It took me several days to put my entry inside the box... but God never fails me...
This was inspired by a reflection I had with Corinne Rodrigues' post at Everyday Gyaan:
http://www.everydaygyaan.com/2011/07/whats-behind-your-anger.html
This was inspired by a reflection I had with Corinne Rodrigues' post at Everyday Gyaan:
http://www.everydaygyaan.com/2011/07/whats-behind-your-anger.html
I was having a hard time swallowing my sister's friendship with my former tagged friend...
She adamantly insists that it makes her happy. I would have felt the same, had she not been married. The time she spends with him meant less time with her daughter.

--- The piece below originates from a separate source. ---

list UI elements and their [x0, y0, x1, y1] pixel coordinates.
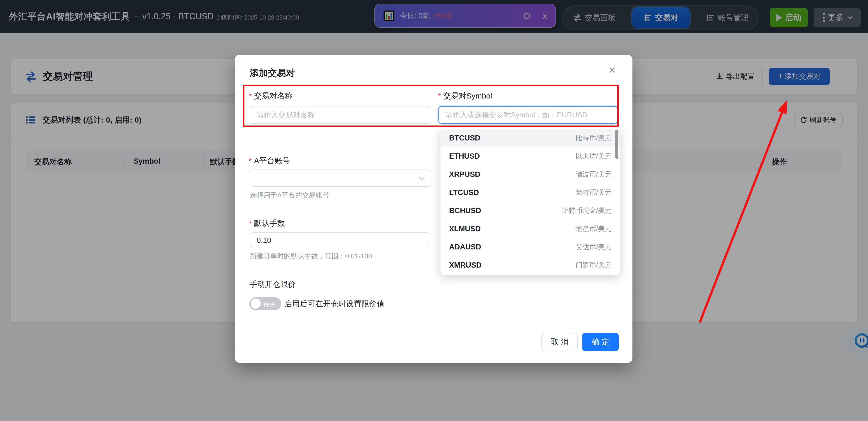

"Self-righteous!" she shouted at me one time while my niece was having art sessions with me in my room and she was chatting with her 'friend.'
Was I being obtrusive? Making it clear to her that I didn't approve of what she was doing? Silence for me would mean I didn't care...
...mediocrity will be suicide...
As I prayed, I asked God's hand on mine... I tried talking to her but she was obstinate as ever. My mom and I decided to keep mum for months...
and I looked inside myself... embracing the leper within... accepting my own faults. Was I the elder son who refuse to see my brother's fragility? (reflecting on the Gospel of St. Luke on the Return of the Prodigal Son). Hey God, I want to reach-out...
One night, my sister came home with a stiff neck and a sore throat. Being the nurse in the family, I was tasked to do my TLC on her... and all I can say is, God works in mysterious ways. I wanted to embrace my own fragility through hers and God opened the door. This was the second time this happened...
I cannot refuse to offer her kindness... and even though we were not able to touch the sensitive issue, we talked... and she was receptive...
I felt compassion towards her... and I understood how at times, I could be like my sister in many ways... unyielding and stubborn... and I loved her even more after that...
"... in a decisive moment of illumination, Francis suddenly perceived in this leper the embodiment of God’s beauty, a human being to be loved and cared for tenderly. By embracing the leper, the Saint learned to embrace all people just as Jesus did."